ViaWest has opened its Phoenix data center, which is the company’s first facility in Arizona. The colocation provider says its seeing tremendous growth in the region, driven by disaster recovery and re-locations from the California market, in addition to the need for enterprises to locate their primary, production applications.
The Phoenix facility, which will have more than 40,000 square feet of raised floor space, offers colocation, managed and cloud services, along with hybrid offerings to meet growing demand for flexible and scalable IT solutions. The environment is fully compliant to meet PCI, SOC, SSAE and HIPAA regulations.
Located in a low-risk natural disaster region, ViaWest’s Phoenix data center will include:
- Multiple medium voltage (12.47kV class) utility power feeds
- 10 MW redundant, fault tolerant diesel power generation capacity
- 2(N+1) 5.4 MW redundant, fault tolerant UPS capacity
- 250+Watts/square footage high density capability
- 500,000 gallon on-site chilled water storage for continuous cooling
Industry veteran Chris Parsons will lead the charge in Arizona. Parsons has 20 years of leadership experience and knows the Phoenix market well, with more than 10 years experience there. Before joining ViaWest, Parsons served as a Regional Vice President for Internap Network Services, where he was responsible for sales and revenue growth in the Western U.S. Prior to Internap, he spent two years with Qwest and 13 years with Cable and Wireless USA, where he held various leadership roles in both direct and indirect sales channels.

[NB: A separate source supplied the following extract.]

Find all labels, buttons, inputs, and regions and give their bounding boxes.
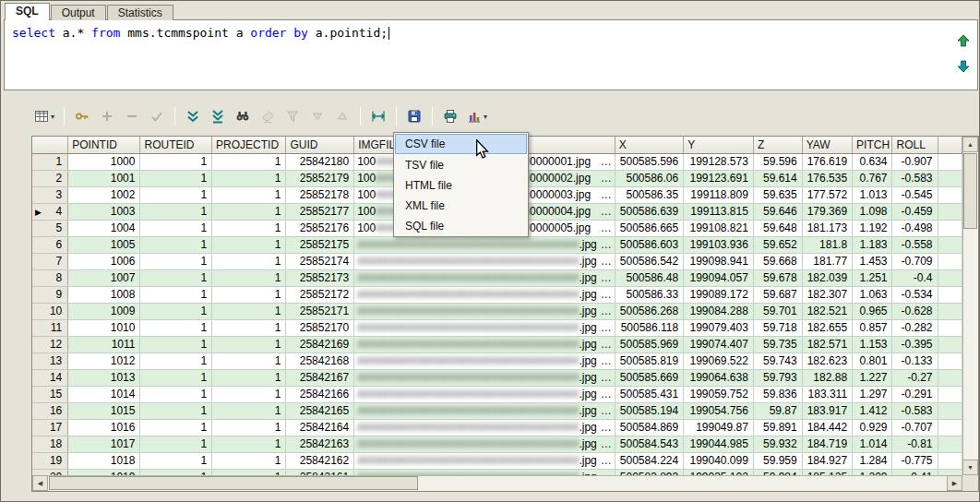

“ViaWest’s broad portfolio of infrastructure solutions will be a welcome addition in the Phoenix market,” said Parsons. “We are the first local provider to offer a robust portfolio of IT infrastructure solutions, which scale to meet customers’ growth and compliance requirements. I am excited to join the ViaWest team capitalize on this opportunity.”
The company, which is headquartered in Colorado, has been busy expanding into new markets. Last year it announced it was building in Minneapolis, as well as building a Tier IV facility in Denver and it built out a multi-tenant tier IV facility in Las Vegas.
There’s been a lot of activity in Arizona, at least partially spurred by passed state tax incentives for data centers.